Fact: The No Surprises Act requires that the certified IDR entity “shall consider the qualifying payment amounts” when IDR entities make final payment decisions – a critical factor in achieving the projected cost-savings for employers and employees as part of the law’s protections.

To protect employees and employers from excessive costs during the IDR process, the No Surprises Act requires IDR entities to consider the QPA as a factor in making a final payment determination. While IDR entities must also consider additional circumstances submitted by the provider, such as patient acuity or prior contracting, the QPA is given a focal role in the law. This is intentional – both to ensure payment amounts are based on competitive, market reimbursement and that consumer cost-sharing remains affordable.

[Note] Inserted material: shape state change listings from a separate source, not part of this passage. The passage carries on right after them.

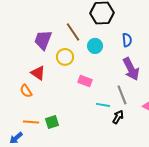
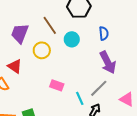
pink rectangle: (85, 81) -> (57, 85), moved
gray line: (122, 95) -> (99, 88), turned 66
cyan line: (103, 105) -> (80, 98), turned 56

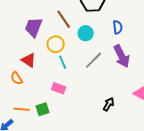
pink rectangle: (57, 85) -> (59, 88), moved
gray line: (99, 88) -> (94, 60), moved
cyan line: (80, 98) -> (63, 62), moved

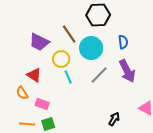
purple trapezoid: (34, 27) -> (39, 42), turned -85
cyan circle: (86, 33) -> (91, 48), size x1.5
pink rectangle: (59, 88) -> (42, 104), moved

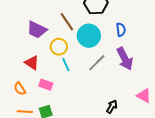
orange semicircle: (22, 93) -> (20, 89), moved
pink rectangle: (42, 104) -> (46, 85), moved

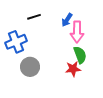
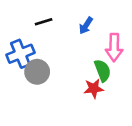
pink arrow: (77, 32) -> (114, 47), moved
gray circle: (30, 67) -> (37, 72), moved

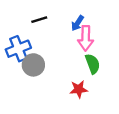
pink arrow: (114, 47) -> (86, 38), moved
red star: (94, 88) -> (79, 89), moved

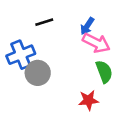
pink arrow: (86, 38) -> (96, 43), turned -65

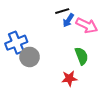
black line: (44, 22) -> (62, 11), moved
pink arrow: (96, 43) -> (87, 25), moved

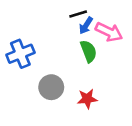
green semicircle: (82, 56) -> (88, 51), moved
gray circle: (30, 57) -> (51, 87), moved

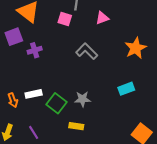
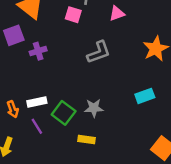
gray L-shape: (87, 51) -> (99, 52), turned 115
purple line: (34, 132) -> (37, 126), moved

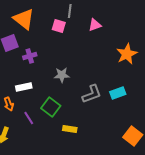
gray L-shape: (99, 52) -> (92, 94), moved
white rectangle: (37, 102) -> (24, 87), moved
gray star: (94, 108) -> (62, 75), moved

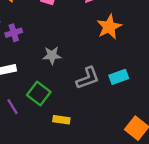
orange star: (127, 54) -> (109, 27), moved

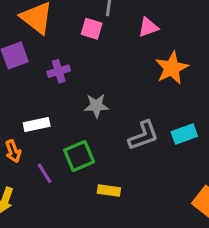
purple cross: (14, 33) -> (59, 71), moved
green square: (39, 94) -> (79, 156), turned 30

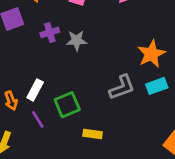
orange star: (172, 68) -> (151, 54), moved
gray star: (96, 106) -> (77, 40), moved
white rectangle: (37, 125) -> (35, 90), moved, turned -50

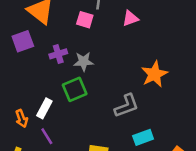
cyan rectangle: (157, 86) -> (143, 137), moved
green square: (67, 105) -> (75, 89), moved

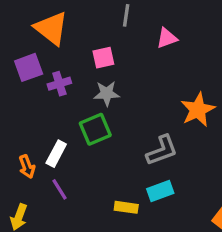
pink square: (85, 20) -> (103, 58), moved, turned -30
purple cross: (58, 54) -> (59, 84), moved
cyan rectangle: (143, 137) -> (160, 191), moved

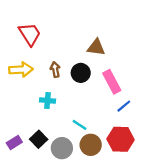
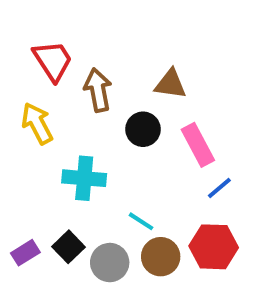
yellow arrow: (21, 70) -> (37, 123), turned -115
brown arrow: (55, 70) -> (98, 90), moved, size x1.5
cyan cross: (47, 101) -> (84, 178), size x1.5

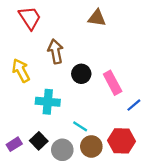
red trapezoid: (53, 61) -> (30, 18), moved
brown triangle: (170, 84) -> (97, 18), moved
blue line: (219, 188) -> (134, 105), moved

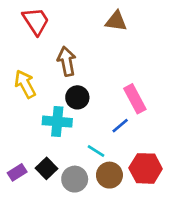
black circle: (81, 74) -> (77, 97), moved
blue line: (134, 105) -> (120, 126), moved

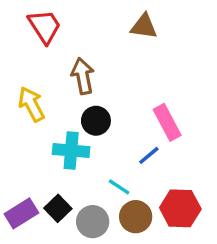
purple rectangle: (17, 172) -> (21, 213), size x1.4

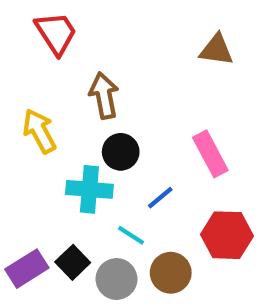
brown triangle: (144, 26) -> (217, 50), moved
blue line: (149, 155) -> (160, 198), moved
cyan line: (119, 187) -> (131, 235), moved
red hexagon: (180, 208) -> (227, 235), moved

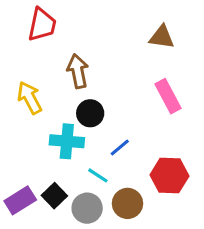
red trapezoid: (56, 33) -> (42, 25), turned 45
pink rectangle: (210, 154) -> (168, 96), moved

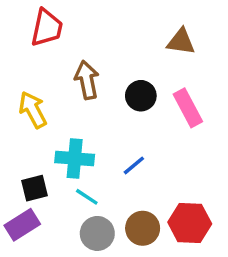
black circle: (90, 113) -> (141, 96), moved
cyan line: (98, 175) -> (87, 197), moved
red hexagon: (169, 175) -> (190, 223), moved
black square: (54, 196) -> (35, 188), moved, turned 30

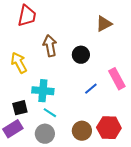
brown triangle: (181, 42) -> (104, 24), turned -36
pink rectangle: (188, 108) -> (117, 79), moved
blue line: (134, 165) -> (91, 89), moved
gray circle: (97, 233) -> (45, 134), moved

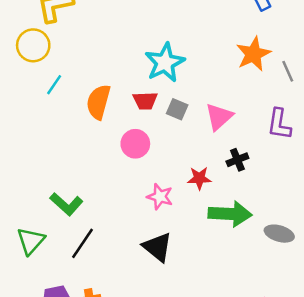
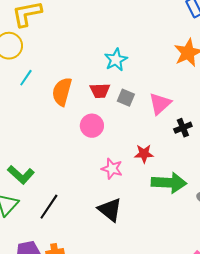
cyan star: (165, 63) -> (116, 60), size x0.7
black cross: (237, 160) -> (183, 128), moved
green L-shape: (66, 204) -> (21, 175), moved

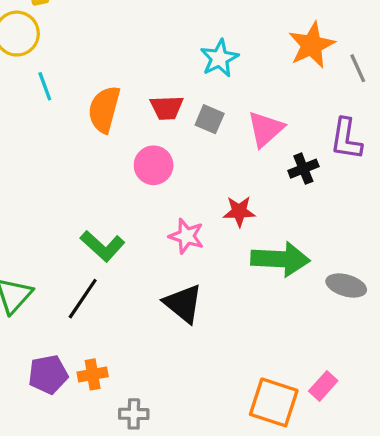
cyan star: (116, 60) -> (219, 58), moved
cyan line: (26, 78) -> (45, 86), turned -54
green L-shape: (21, 175) -> (102, 246), moved

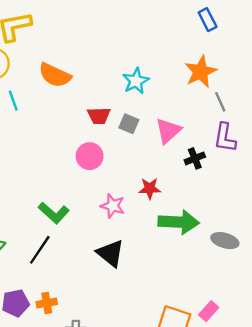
gray line: (358, 68) -> (220, 102), moved
orange semicircle: (104, 109) -> (55, 75), moved, turned -80

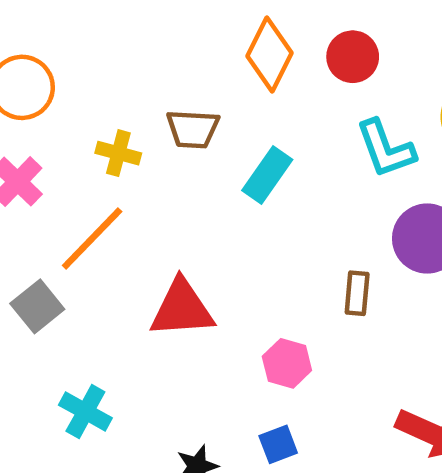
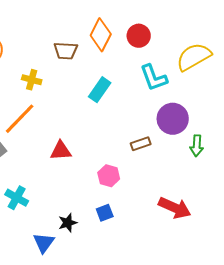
brown trapezoid: (193, 129) -> (66, 51), moved
brown rectangle: (357, 293) -> (141, 144), turned 66
red triangle: (182, 309) -> (61, 151), size x0.7

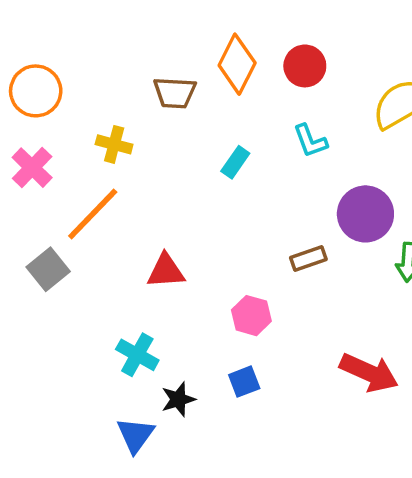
cyan L-shape: (154, 78) -> (310, 141), moved, size x0.7
cyan rectangle: (100, 90) -> (235, 162), size x0.7
cyan cross: (17, 198) -> (137, 355), moved

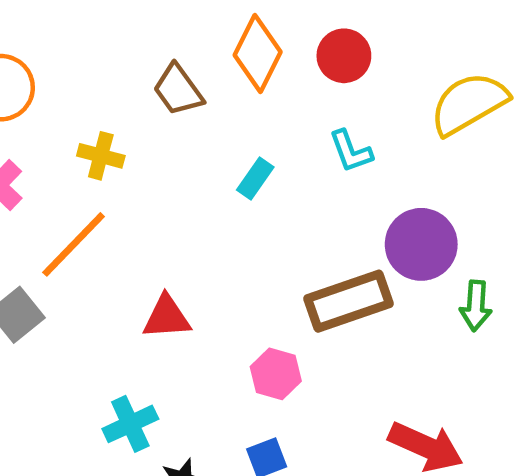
brown trapezoid: (175, 93) -> (178, 90), turned 51
brown rectangle: (308, 259) -> (348, 301), size x1.8
cyan cross: (137, 355) -> (130, 424), turned 36

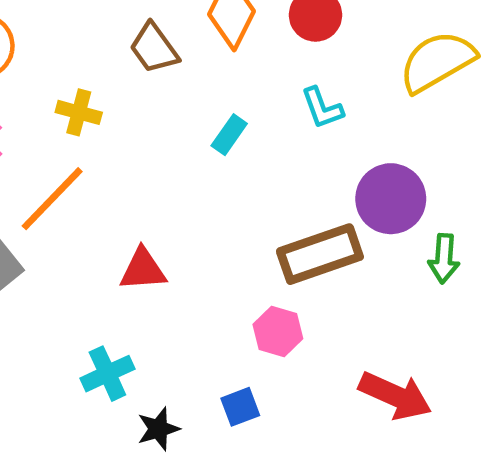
pink hexagon: (276, 374) -> (278, 332), moved

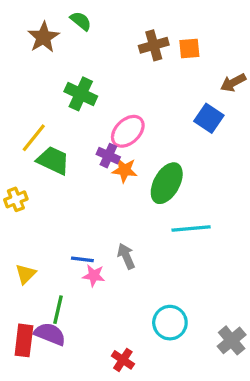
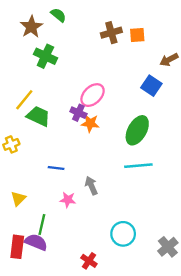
green cross: (81, 94) -> (45, 56), moved
green ellipse: (167, 183) -> (137, 130), moved
blue line: (82, 259) -> (56, 168), moved

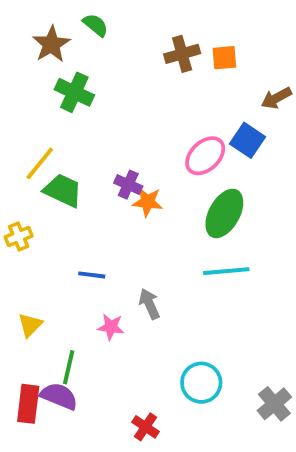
pink ellipse: (93, 95) -> (205, 156), moved

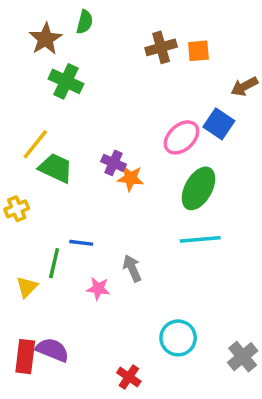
green semicircle: (96, 25) -> (85, 22), turned 65
green line: (69, 367) -> (54, 263), moved

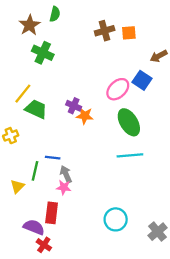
green ellipse: (198, 188) -> (129, 122), turned -60
gray arrow: (132, 268) -> (66, 174), moved
red rectangle: (25, 357) -> (52, 213), moved
red cross: (129, 377) -> (44, 245), moved

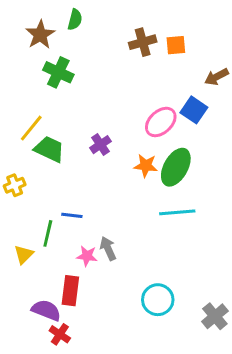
purple cross: (74, 106) -> (101, 145), turned 32
orange star: (85, 116) -> (146, 166), moved
green ellipse: (129, 122) -> (176, 167), turned 60
gray arrow: (66, 174) -> (108, 248), moved

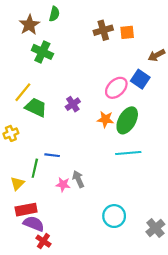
red rectangle: (70, 291) -> (26, 210), moved, turned 72

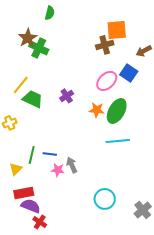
brown star: (29, 25) -> (28, 38), moved
brown cross: (103, 30) -> (105, 45), moved
orange square: (127, 32) -> (117, 30), size x1.5
blue line: (52, 155) -> (50, 154), moved

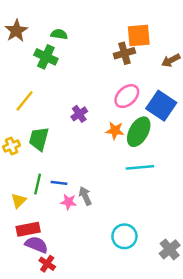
green semicircle: (50, 13) -> (59, 34), moved, turned -96
brown star: (28, 38) -> (16, 31), moved
blue square: (129, 73) -> (161, 106), moved, size x1.4
green trapezoid: (33, 99) -> (39, 139), moved, turned -100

Unfortunately, the latest data on final IDR determinations show payment amounts that stray significantly from the QPA – a byproduct of ongoing litigation from private equity firms and out-of-network providers designed to intentionally undermine the cost-savings measures included in the law. As a result, the flaws in the IDR process and ongoing legal challenges are creating far greater uncertainty on how IDR entities are weighing particular factors, leading to unintended cost increases for employers and patients.